Transparency is called for on public hospital board | Letters

We as a community need to establish some real, transparent public oversight over what goes on at Peace Island Medical Center

As most know, Peace Island Medical Center receives around $1.5 million from our tax money. Over the fifty years of the contract, that’s $75 million. But there’s a lot more.

Last year islanders paid $14 million for services at Peace Island. Over fifty years, even assuming no increases in healthcare costs, that’s $700 million in revenues from services provided to, and paid for, by people in this community.

Additionally, PeaceHealth has assuredly increased revenues from referrals to St. Joseph. Those bills would be higher, as the services would be more expensive. Let’s conservatively estimate those at another $2 million, so another $100 million.

Adding those three revenue streams up the total is $875 million over fifty years. With even a modest increase in healthcare costs, it’s clear this contract is easily a billion dollar contract.
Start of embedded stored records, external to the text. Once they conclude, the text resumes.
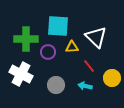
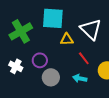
green cross: (26, 39) -> (21, 31), turned -30
purple circle: (48, 52) -> (40, 60), moved
white cross: (21, 74) -> (16, 66), size x0.6

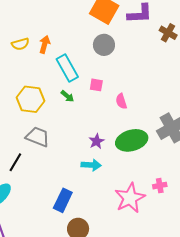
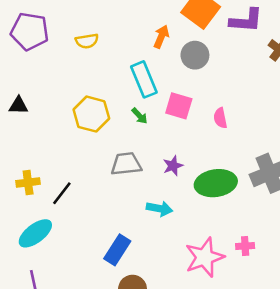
orange arrow: (45, 44) -> (161, 37), moved
pink square: (96, 85) -> (179, 106), size x1.5
pink semicircle: (121, 101) -> (220, 118), moved
gray trapezoid: (38, 137) -> (126, 164), moved, turned -35
purple star: (97, 141) -> (173, 166), moved

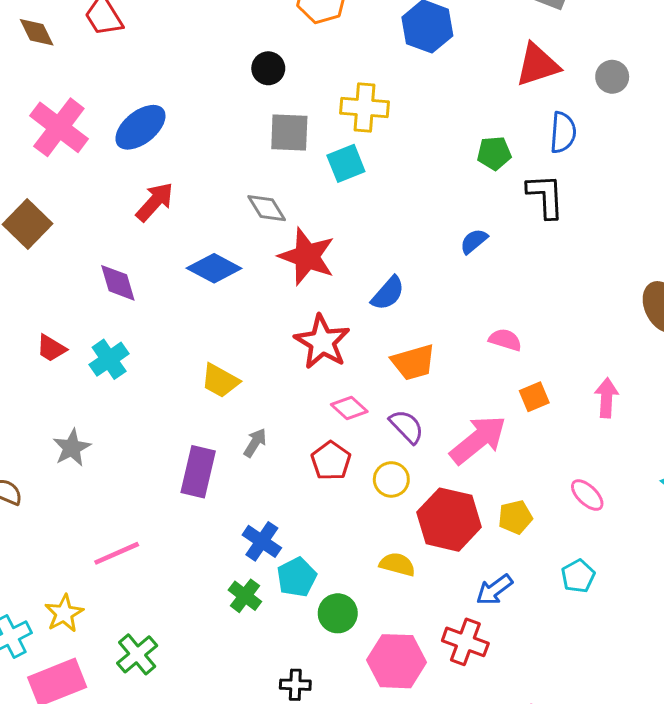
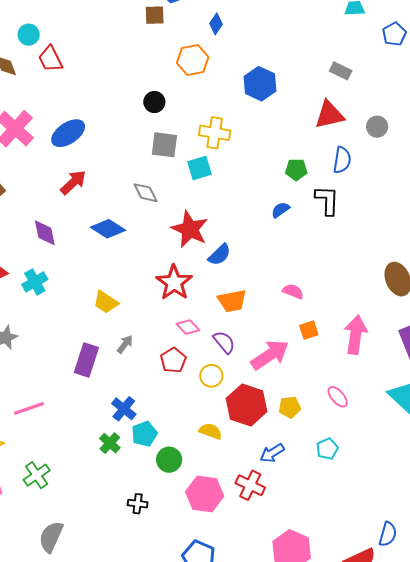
blue semicircle: (474, 241) -> (280, 210), moved
red star: (307, 256) -> (190, 229), moved
pink arrow: (607, 398) -> (356, 335), size x1.5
That’s billion, with a “b.”

That’s a billion dollars of community healthcare spending going to one provider. While we now have a beautiful hospital, we are paying for the facility as well. $10 million was donated by islanders, the other $20 million raised through general obligation bonds (paid for out of revenues), meaning if PeaceHealth walks away, we are on the hook for the money.

Additionally, the contract gives PeaceHealth the right to keep out any other competing providers. A contract negotiated in private by a few individuals, presented to the public hospital board as a done deal, and for which there was never a public vote, will, over fifty years, direct at least a billion dollars to a single, monopoly provider. Overseen by an unelected board holding no public meetings.

PeaceHealth isn’t going anywhere. They aren’t going to walk away from a billion-dollar revenue stream and a hospital we built and are paying for simply because we want to see if we they can more efficiently and economically meet the needs of the community.

No matter what happens in this hospital board election, we as a community need to establish some real, transparent public oversight over what goes on at Peace Island, and at what services are being offered, at what cost.